Carenage man freed of escaping custody, forgery

The content originally appeared on: Trinidad and Tobago Newsday

Port of Spain Magistrates’ Court
Photo: Sureash Cholai

After retiring for less than half an hour, a Port of Spain jury returned on March 1 with not-guilty verdicts for a Carenage man accused of escaping lawful custody after police mistook him for another prisoner who was to be released on bail.

Josiah Marcelle was before Justice Mauricia Joseph and nine jurors on two charges of forgery and escaping lawful custody on October 31, 2012.

It was alleged he forged bail bond documents in the name of another prisoner at the Port of Spain Magistrates Court and was hence released on bail.

Marcelle was at the court for a court appearance, and it was the State’s case that at about 2.15 pm, two officers stationed at the courthouse cells were told the bail bond documents for Lawrence Paul were ready.

They called out Paul’s name, but Marcelle allegedly responded. He was taken out of the cell and the officers testified that he was taken to the office of the clerk of the peace after answering all relevant questions, and asked to sign the bail bond.
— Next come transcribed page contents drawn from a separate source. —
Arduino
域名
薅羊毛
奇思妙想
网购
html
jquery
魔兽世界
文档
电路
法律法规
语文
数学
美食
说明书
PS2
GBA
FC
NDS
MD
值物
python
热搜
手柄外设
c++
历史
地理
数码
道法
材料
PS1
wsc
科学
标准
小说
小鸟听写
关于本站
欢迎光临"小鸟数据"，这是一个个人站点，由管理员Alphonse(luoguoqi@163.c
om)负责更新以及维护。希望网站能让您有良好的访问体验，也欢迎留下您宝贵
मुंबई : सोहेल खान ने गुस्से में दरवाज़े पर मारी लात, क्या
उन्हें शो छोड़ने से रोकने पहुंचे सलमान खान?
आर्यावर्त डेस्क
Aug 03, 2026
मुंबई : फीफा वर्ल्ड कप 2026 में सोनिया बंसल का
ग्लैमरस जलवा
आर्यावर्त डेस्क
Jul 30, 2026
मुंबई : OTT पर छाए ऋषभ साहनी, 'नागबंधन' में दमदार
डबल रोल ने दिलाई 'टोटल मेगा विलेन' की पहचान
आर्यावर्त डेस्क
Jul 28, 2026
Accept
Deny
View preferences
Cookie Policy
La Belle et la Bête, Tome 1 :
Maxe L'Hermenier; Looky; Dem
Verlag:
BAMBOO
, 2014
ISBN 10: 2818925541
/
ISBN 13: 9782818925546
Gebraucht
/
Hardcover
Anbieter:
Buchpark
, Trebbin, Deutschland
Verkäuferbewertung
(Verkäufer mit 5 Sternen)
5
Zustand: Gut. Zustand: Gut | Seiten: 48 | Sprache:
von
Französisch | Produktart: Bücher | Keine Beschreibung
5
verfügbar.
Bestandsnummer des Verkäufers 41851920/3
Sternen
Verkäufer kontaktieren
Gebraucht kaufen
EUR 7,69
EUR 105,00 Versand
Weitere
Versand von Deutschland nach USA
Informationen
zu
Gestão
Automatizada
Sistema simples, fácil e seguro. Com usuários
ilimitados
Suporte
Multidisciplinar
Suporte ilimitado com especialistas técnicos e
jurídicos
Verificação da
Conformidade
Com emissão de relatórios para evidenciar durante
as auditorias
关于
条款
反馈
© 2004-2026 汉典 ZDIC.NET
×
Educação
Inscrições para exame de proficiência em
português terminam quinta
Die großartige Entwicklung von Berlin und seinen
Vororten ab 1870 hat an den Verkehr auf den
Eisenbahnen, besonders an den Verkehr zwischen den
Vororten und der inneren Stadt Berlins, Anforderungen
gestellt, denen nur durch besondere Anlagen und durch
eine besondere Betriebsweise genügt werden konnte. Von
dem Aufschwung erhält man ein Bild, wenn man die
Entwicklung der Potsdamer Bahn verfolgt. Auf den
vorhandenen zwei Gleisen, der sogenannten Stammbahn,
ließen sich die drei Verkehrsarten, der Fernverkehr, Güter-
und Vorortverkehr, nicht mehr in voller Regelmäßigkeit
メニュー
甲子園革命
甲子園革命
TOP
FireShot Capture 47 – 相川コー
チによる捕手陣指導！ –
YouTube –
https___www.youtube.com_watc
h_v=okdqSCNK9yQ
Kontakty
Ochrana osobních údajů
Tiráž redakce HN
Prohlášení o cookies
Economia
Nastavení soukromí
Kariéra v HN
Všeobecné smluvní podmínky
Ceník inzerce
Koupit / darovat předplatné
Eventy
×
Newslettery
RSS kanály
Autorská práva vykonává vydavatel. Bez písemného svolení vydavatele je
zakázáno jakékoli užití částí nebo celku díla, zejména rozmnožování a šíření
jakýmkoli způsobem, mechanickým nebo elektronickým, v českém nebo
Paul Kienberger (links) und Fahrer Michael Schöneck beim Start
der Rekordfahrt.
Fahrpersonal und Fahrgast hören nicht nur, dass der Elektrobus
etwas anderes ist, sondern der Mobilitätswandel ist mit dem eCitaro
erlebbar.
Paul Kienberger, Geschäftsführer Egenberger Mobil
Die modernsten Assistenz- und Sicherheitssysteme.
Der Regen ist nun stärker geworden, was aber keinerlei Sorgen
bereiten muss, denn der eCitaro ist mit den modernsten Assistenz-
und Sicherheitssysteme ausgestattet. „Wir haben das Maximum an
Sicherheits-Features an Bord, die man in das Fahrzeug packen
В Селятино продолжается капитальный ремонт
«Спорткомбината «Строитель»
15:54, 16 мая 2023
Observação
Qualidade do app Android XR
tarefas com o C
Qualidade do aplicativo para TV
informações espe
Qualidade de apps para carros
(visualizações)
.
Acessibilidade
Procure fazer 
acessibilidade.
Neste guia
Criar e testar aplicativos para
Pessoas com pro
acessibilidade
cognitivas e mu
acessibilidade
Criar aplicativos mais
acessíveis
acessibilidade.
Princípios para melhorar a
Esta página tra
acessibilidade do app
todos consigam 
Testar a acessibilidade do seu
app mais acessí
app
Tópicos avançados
He was then allowed to leave.

Sometime later, the State contended, the officers realised they had allowed Marcelle to leave, not Paul, although the former was accounted for on their records, but not physically present.

When they realised the mistake, the courthouse and adjoining streets were searched, but Marcelle could not be found.

Six weeks later, he was recaptured and charged.

At the trial, which began on February 1, the testimony of the clerk, who died in January, was tendered into evidence and another clerk also gave evidence on the procedure involving signing bail bonds.

She said after a prisoner signs a bond, he or she is sent back to the cells until the documents are processed and they are ready for release.

She admitted identification was important and should be checked, but said she had never seen a prisoner produce a form of identification.

In their testimony, the officers assigned to the cellblock of the courthouse were adamant that Marcelle had responded and presented himself as Lawrence Paul.

Also testifying was the police officer who investigated both officers, and Marcelle, who admitted he did not try to get information about Paul, did not try to retrieve the CCTV footage from the magistrates’ court, and did not compare signatures to determine the bail bond documents were a forgery.

Marcelle’s defence was that he was allowed to go to the toilet and when he came out, he was handcuffed and taken to the clerk’s office with three or four other prisoners, then released.

Marcelle’s attorney Roshan Tota-Maharaj contended it was negligence, hastiness and absent-mindedness that led the two officers to release the wrong prisoner.

He also maintained the officers had a motive to lie and fabricate their story, since they, too, were being investigated, and it was more likely that Lawrence Paul was allowed to sign his bail bond, sent back to the cells and, when the time came to release the prisoners whose bail documents had been approved, the two officers released Marcelle thinking he was Paul.

He further contended when the error was discovered, the officers concocted a story to avoid being implicated in wrongdoing.

The nine jurors deliberated for less than half an hour before returning not-guilty verdicts on the two counts.

The State was represented by Chenelle Moe, Taireke Davis, and Destinee Gray.